Collected data
[Start of Attachment]
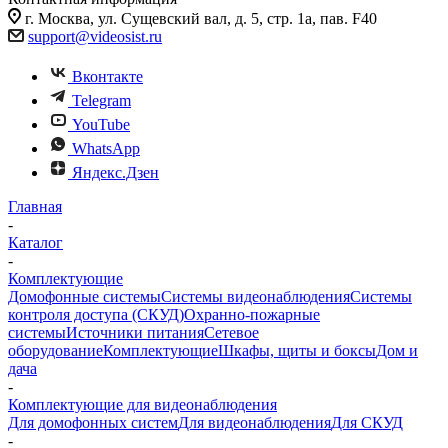
г. Москва, ул. Сущевский вал, д. 5, стр. 1а, пав. F40
support@videosist.ru
Вконтакте
Telegram
YouTube
WhatsApp
Яндекс.Дзен
Главная
-
Каталог
-
Комплектующие
Домофонные системы
Системы видеонаблюдения
Системы
контроля доступа (СКУД)
Охранно-пожарные
системы
Источники питания
Сетевое
оборудование
Комплектующие
Шкафы, щиты и боксы
Дом и
дача
-
Комплектующие для видеонаблюдения
Для домофонных систем
Для видеонаблюдения
Для СКУД
-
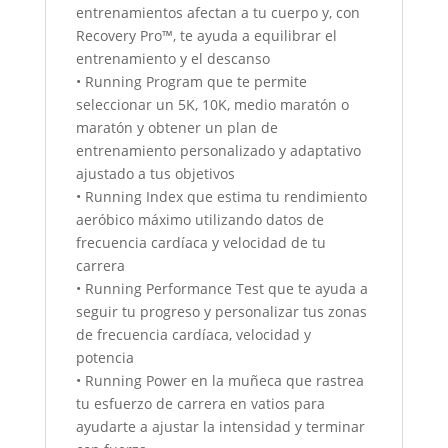
entrenamientos afectan a tu cuerpo y, con
Recovery Pro™, te ayuda a equilibrar el
entrenamiento y el descanso
• Running Program que te permite
seleccionar un 5K, 10K, medio maratón o
maratón y obtener un plan de
entrenamiento personalizado y adaptativo
ajustado a tus objetivos
• Running Index que estima tu rendimiento
aeróbico máximo utilizando datos de
frecuencia cardíaca y velocidad de tu
carrera
• Running Performance Test que te ayuda a
seguir tu progreso y personalizar tus zonas
de frecuencia cardíaca, velocidad y
potencia
• Running Power en la muñeca que rastrea
tu esfuerzo de carrera en vatios para
ayudarte a ajustar la intensidad y terminar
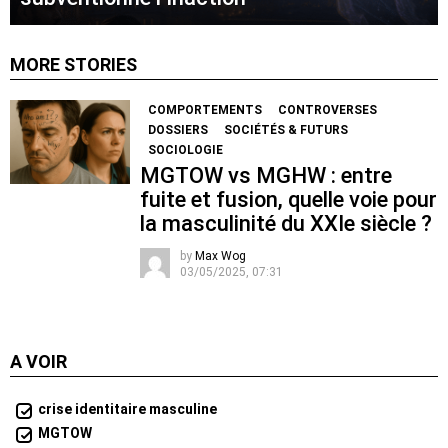
MORE STORIES
COMPORTEMENTS
CONTROVERSES
DOSSIERS
SOCIÉTÉS & FUTURS
SOCIOLOGIE
MGTOW vs MGHW : entre
fuite et fusion, quelle voie pour
la masculinité du XXIe siècle ?
by
Max Wog
03/05/2025, 07:31
A VOIR
crise identitaire masculine
MGTOW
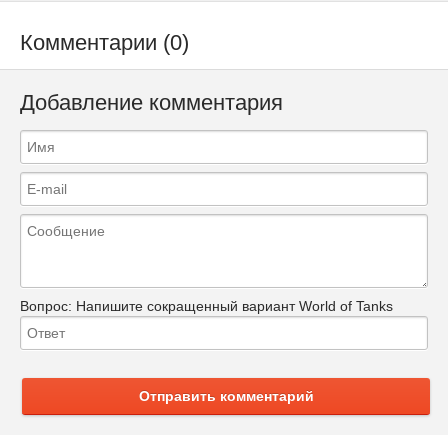
Комментарии (0)
Добавление комментария
Вопрос:
Напишите сокращенный вариант World of Tanks
Отправить комментарий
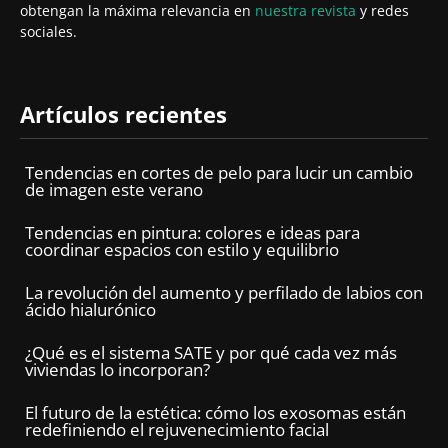
obtengan la máxima relevancia en
nuestra revista
y redes
sociales.
Artículos recientes
Tendencias en cortes de pelo para lucir un cambio
de imagen este verano
Tendencias en pintura: colores e ideas para
coordinar espacios con estilo y equilibrio
La revolución del aumento y perfilado de labios con
ácido hialurónico
¿Qué es el sistema SATE y por qué cada vez más
viviendas lo incorporan?
El futuro de la estética: cómo los exosomas están
redefiniendo el rejuvenecimiento facial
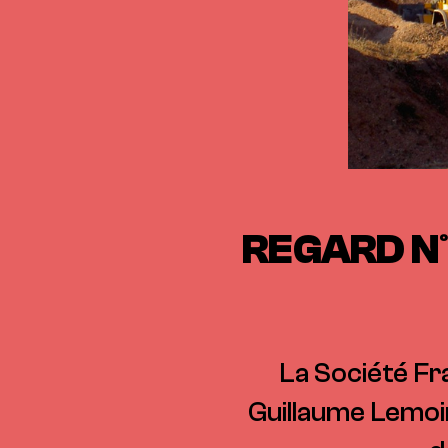
REGARD N°
La Société Fr
Guillaume Lemoin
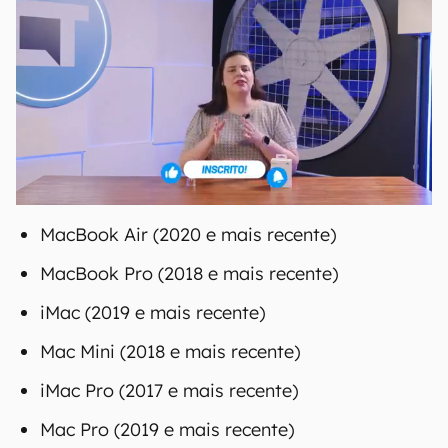
MacBook Air (2020 e mais recente)
MacBook Pro (2018 e mais recente)
iMac (2019 e mais recente)
Mac Mini (2018 e mais recente)
iMac Pro (2017 e mais recente)
Mac Pro (2019 e mais recente)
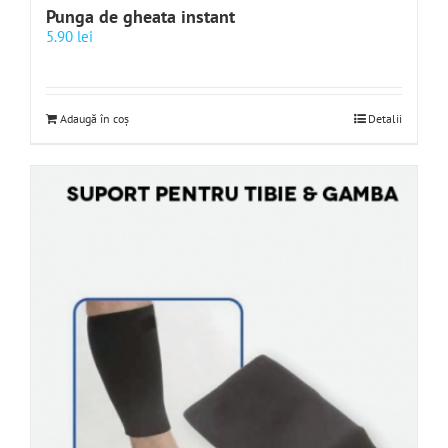
Punga de gheata instant
5.90
lei
Adaugă în coș
Detalii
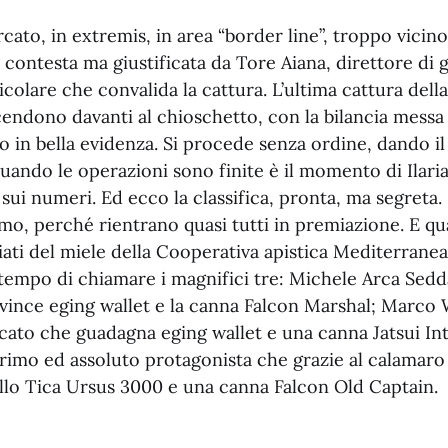
ato, in extremis, in area “border line”, troppo vicino
 contesta ma giustificata da Tore Aiana, direttore di g
colare che convalida la cattura. L’ultima cattura della 
accendono davanti al chioschetto, con la bilancia messa
o in bella evidenza. Si procede senza ordine, dando i
quando le operazioni sono finite è il momento di Ilaria
ui numeri. Ed ecco la classifica, pronta, ma segreta.
timo, perché rientrano quasi tutti in premiazione. E qua
i del miele della Cooperativa apistica Mediterranea. 
 tempo di chiamare i magnifici tre: Michele Arca Sedd
 vince eging wallet e la canna Falcon Marshal; Marco 
cato che guadagna eging wallet e una canna Jatsui Int
rimo ed assoluto protagonista che grazie al calamaro 
llo Tica Ursus 3000 e una canna Falcon Old Captain.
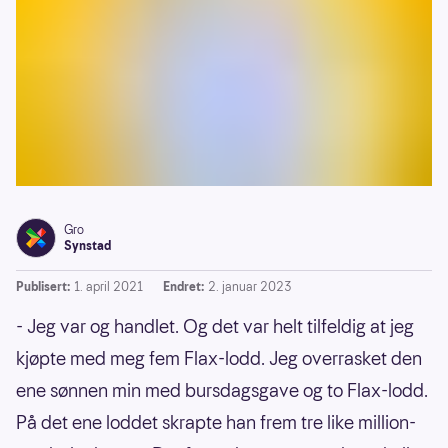
Gro
Synstad
Publisert:
1. april 2021
Endret:
2. januar 2023
- Jeg var og handlet. Og det var helt tilfeldig at jeg
kjøpte med meg fem Flax-lodd. Jeg overrasket den
ene sønnen min med bursdagsgave og to Flax-lodd.
På det ene loddet skrapte han frem tre like million-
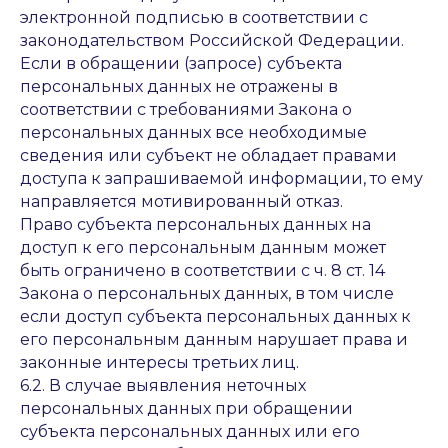
электронной подписью в соответствии с
законодательством Российской Федерации.
Если в обращении (запросе) субъекта
персональных данных не отражены в
соответствии с требованиями Закона о
персональных данных все необходимые
сведения или субъект не обладает правами
доступа к запрашиваемой информации, то ему
направляется мотивированный отказ.
Право субъекта персональных данных на
доступ к его персональным данным может
быть ограничено в соответствии с ч. 8 ст. 14
Закона о персональных данных, в том числе
если доступ субъекта персональных данных к
его персональным данным нарушает права и
законные интересы третьих лиц.
6.2. В случае выявления неточных
персональных данных при обращении
субъекта персональных данных или его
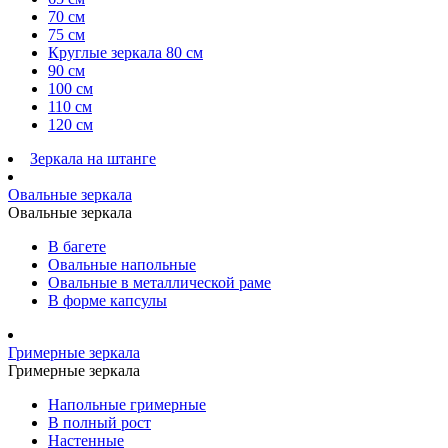
70 см
75 см
Круглые зеркала 80 см
90 см
100 см
110 см
120 см
Зеркала на штанге
Овальные зеркала
Овальные зеркала
В багете
Овальные напольные
Овальные в металлической раме
В форме капсулы
Гримерные зеркала
Гримерные зеркала
Напольные гримерные
В полный рост
Настенные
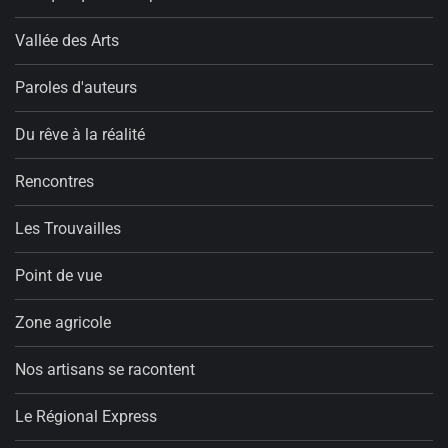
Vallée des Arts
Paroles d'auteurs
Du rêve à la réalité
Rencontres
Les Trouvailles
Point de vue
Zone agricole
Nos artisans se racontent
Le Régional Express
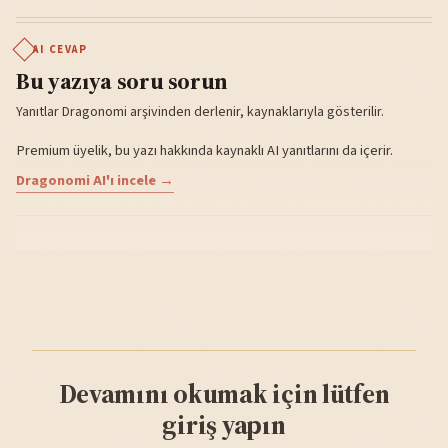
AI CEVAP
Bu yazıya soru sorun
Yanıtlar Dragonomi arşivinden derlenir, kaynaklarıyla gösterilir.
Premium üyelik, bu yazı hakkında kaynaklı AI yanıtlarını da içerir.
Dragonomi AI'ı incele →
Devamını okumak için lütfen
giriş yapın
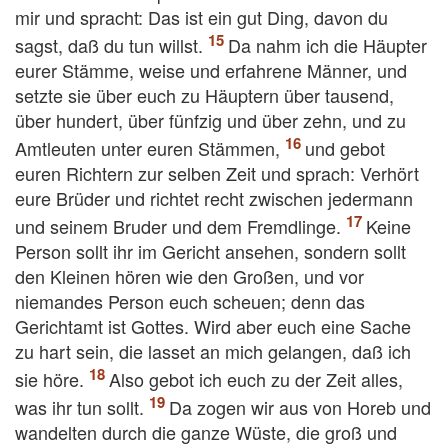
mir und spracht: Das ist ein gut Ding, davon du
sagst, daß du tun willst.
Da nahm ich die Häupter
eurer Stämme, weise und erfahrene Männer, und
setzte sie über euch zu Häuptern über tausend,
über hundert, über fünfzig und über zehn, und zu
Amtleuten unter euren Stämmen,
und gebot
euren Richtern zur selben Zeit und sprach: Verhört
eure Brüder und richtet recht zwischen jedermann
und seinem Bruder und dem Fremdlinge.
Keine
Person sollt ihr im Gericht ansehen, sondern sollt
den Kleinen hören wie den Großen, und vor
niemandes Person euch scheuen; denn das
Gerichtamt ist Gottes. Wird aber euch eine Sache
zu hart sein, die lasset an mich gelangen, daß ich
sie höre.
Also gebot ich euch zu der Zeit alles,
was ihr tun sollt.
Da zogen wir aus von Horeb und
wandelten durch die ganze Wüste, die groß und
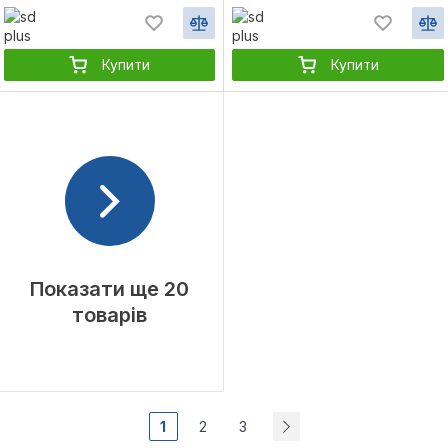
Купити
Купити
Показати ще 20
товарів
1
2
3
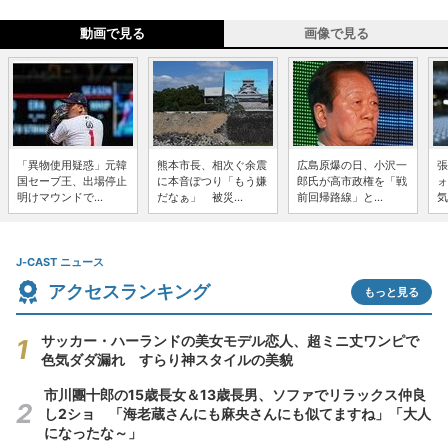
動画で見る
画像で見る
「異物使用疑惑」元韓
熊本市長、相次ぐ余震
広島原爆の日、小沢一
張
国セーブ王、出場停止
に本音ぽつり「もう嫌
郎氏が高市政権を「戦
ォ
明けマウンドで...
だなぁ」 被災...
前回帰路線」と...
気
J-CAST ニュース
アクセスランキング
もっと見る
サッカー・ハーランドの美女モデル恋人、超ミニ丈ワンピで
色気ダダ漏れ すらり神スタイルの美貌
市川團十郎の15歳長女＆13歳長男、ソファでリラックス仲良
し2ショ 「海老蔵さんにも麻央さんにも似てますね」「大人
になったな～」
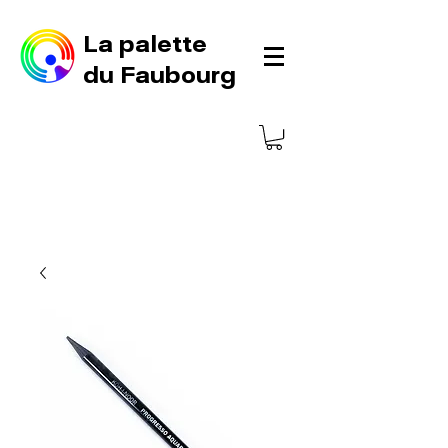
La palette
du Faubourg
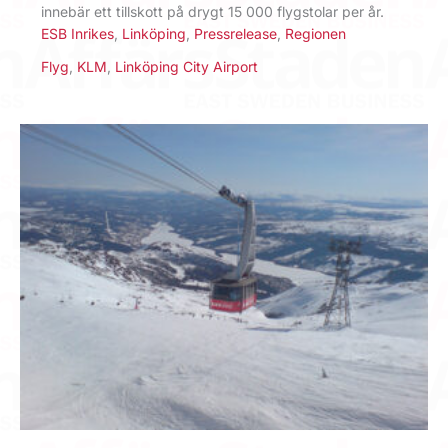
innebär ett tillskott på drygt 15 000 flygstolar per år.
ESB Inrikes
,
Linköping
,
Pressrelease
,
Regionen
Flyg
,
KLM
,
Linköping City Airport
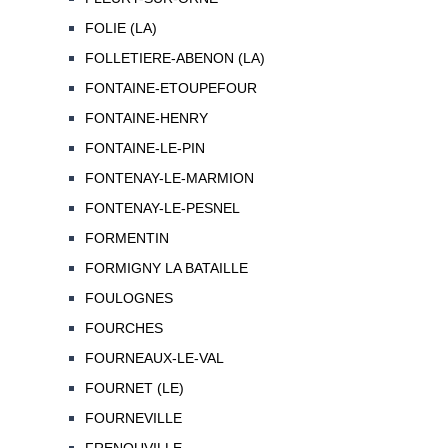
FOLIE (LA)
FOLLETIERE-ABENON (LA)
FONTAINE-ETOUPEFOUR
FONTAINE-HENRY
FONTAINE-LE-PIN
FONTENAY-LE-MARMION
FONTENAY-LE-PESNEL
FORMENTIN
FORMIGNY LA BATAILLE
FOULOGNES
FOURCHES
FOURNEAUX-LE-VAL
FOURNET (LE)
FOURNEVILLE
[End of Attachment]
Task prompt: Of all the entries above, how many lines contain "MacBook"? Give the number alone.

Result of the task: 2